We may judge from this series that the following factors are capable of materially modifying the definite arrangement of the structures:

1. The vascular folds are capable of reduction until the vessels run close to the intestinal surface, merely covered by somewhat redundant peritoneum containing epiploic appendages. (Cercopithecus.)

2. The dorsal cæcal artery tends to assume in all three forms the greater share in the cæcal vascular supply. This tendency is slightly developed in Ateles, becomes more pronounced in Mycetes, and is well marked in Cercopithecus, in which animal the dorsal vessel nearly replaces the ventral branch, the latter confining itself to the ventral surface of the ileo-colic junction and the adjacent ventral parts of the cæcal wall.

3. The intermediate non-vascular fold is placed nearer to the dorsal larger than to the ventral smaller cæcal artery. This condition, present in both Ateles and Cercopithecus, foreshadows the fusion of the intermediate and dorsal vascular folds at the lower border of the ileo-colic junction, as seen in Mycetes.

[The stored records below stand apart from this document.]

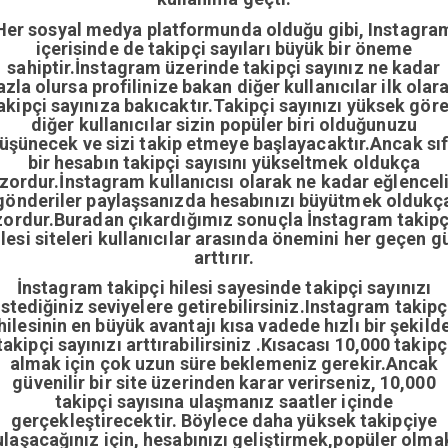
Her sosyal medya platformunda olduğu gibi, Instagra
içerisinde de takipçi sayıları büyük bir öneme
sahiptir.İnstagram üzerinde takipçi sayınız ne kadar
azla olursa profilinize bakan diğer kullanıcılar ilk olar
akipçi sayınıza bakıcaktır.Takipçi sayınızı yüksek gör
diğer kullanıcılar sizin popüler biri olduğunuzu
üşünecek ve sizi takip etmeye başlayacaktır.Ancak sıf
bir hesabın takipçi sayısını yükseltmek oldukça
zordur.İnstagram kullanıcısı olarak ne kadar eğlencel
gönderiler paylaşsanızda hesabınızı büyütmek oldukç
zordur.Buradan çıkardığımız sonuçla İnstagram takipç
ilesi siteleri kullanıcılar arasında önemini her geçen g
arttırır.
İnstagram takipçi hilesi sayesinde takipçi sayınızı
istediğiniz seviyelere getirebilirsiniz.Instagram takipç
hilesinin en büyük avantajı kısa vadede hızlı bir şekild
takipçi sayınızı arttırabilirsiniz .Kısacası 10,000 takipç
almak için çok uzun süre beklemeniz gerekir.Ancak
güvenilir bir site üzerinden karar verirseniz, 10,000
takipçi sayısına ulaşmanız saatler içinde
gerçekleştirecektir. Böylece daha yüksek takipçiye
ulaşacağınız için, hesabınızı geliştirmek,popüler olma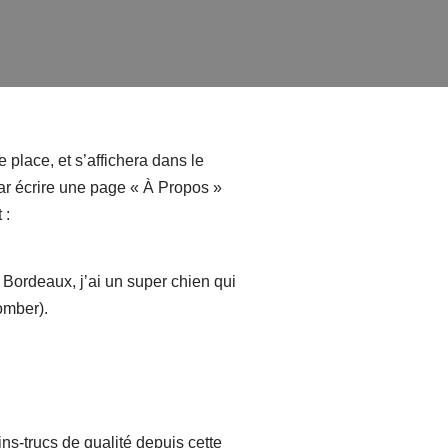
 place, et s’affichera dans le
ar écrire une page « À Propos »
 :
à Bordeaux, j’ai un super chien qui
omber).
ns-trucs de qualité depuis cette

4. This fusion of the two folds named in Mycetes results in giving different values to the dorsal vascular fold in its proximal and distal segments. The proximal segment descends from the ileo-colic notch behind the ileo-colic junction to its lower border as a distinct fold. Beyond this point its fusion with the distal (cæcal) segment of the intermediate fold rounds out a fossa, the inferior or posterior ileo-cæcal, which is consequently bounded in front by the intermediate vascular fold, behind by the proximal segment of the dorsal vascular fold, to the right side by the inner wall of the cæcum, between the intermediate and dorsal vascular folds, above by the lower border of ileum and ileo-colic junction, and below by the fusion of the two folds.

This pocket or fossa which is the most important and constant of the peritoneal recesses in the neighborhood of the cæcum, opens upward and to the left.

5. A superior or anterior ileo-cæcal fossa, formed in cases of well-developed ventral vascular fold between the same and the ventral wall of the ileo-colic junction, is of small size and shallow.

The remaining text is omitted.